Wireless investing opens a whole new world of security threats

By Steve Dinnen

Do you trade stocks online, or even look at your portfolio in an electronic format? Do you move money around online? Going paperless means going wireless, which has opened up a whole new world of opportunity for criminals to hack, phish, spoof and otherwise thieve their way into your financial life.

Financial industry regulators are well aware of this and are developing guidelines to push back against cybercrime. In the meantime, companies are taking matters into their own hands; Urbandale-based wealth management firm Gilbert and Cook is just one example. In past years the annual ladies’ luncheon sponsored by them might feature some lighthearted fare such as spring planting tips from area gardening expert Jerry Kluver. Not so at the latest gathering slated for May 12: Cybersecurity is front and center with a guest speaker on fighting identity theft. Now that everyone has migrated huge amounts of their financial information to the internet, Gilbert and Cook wants clients to be aware of what they face and give them tools to fight back.

Like any firm that handles sensitive financial data, Gilbert and Cook is mounting a several-pronged effort to head off trouble. It is educating clients, by way of luncheon talks. It is continually bolstering its defenses against attack and deception (it will not, for instance, transfer any money without a verifying telephone call from a client). And it is taking measures to ensure that the businesses that deal with the firm have likewise protected themselves.

“That’s not something we had to do in the past,” company co-founder Marlis Gilbert said of some of the security measures. But the new reality is that everyone is a potential victim, so everyone merits a defense shield.

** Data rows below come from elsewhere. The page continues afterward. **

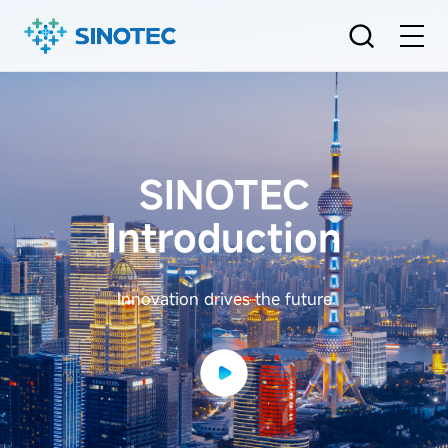
SINOTEC
Introduction
Innovation drives the future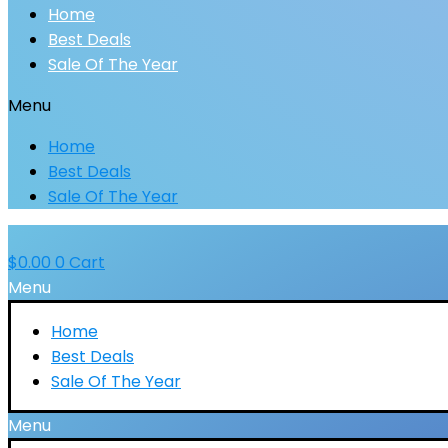
Home
Best Deals
Sale Of The Year
Menu
Home
Best Deals
Sale Of The Year
$
0.00
0
Cart
Menu
Home
Best Deals
Sale Of The Year
Menu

Helping out in this effort is Charles Schwab & Co., which is the custodian for securities held by Gilbert and Cook clients. Schwab has devised a 58-point cybersecurity checklist that it and Gilbert and Cook run through to ensure that their defenses are as robust as they can be (and adaptable to the ever-changing world of cybercrime).

Schwab is one of several vendors to Gilbert and Cook, and all of them (accounting, for instance, or document systems) have to have their own security measures in place, and be subject to testing.

So far, there have not been any reports of security breaches of Des Moines-area financial industry firms. That doesn’t mean that evildoers haven’t tried. If so, they’ve been thwarted by proactive steps taken by firms that used to simply invest your money and now find they have to guard it, as well.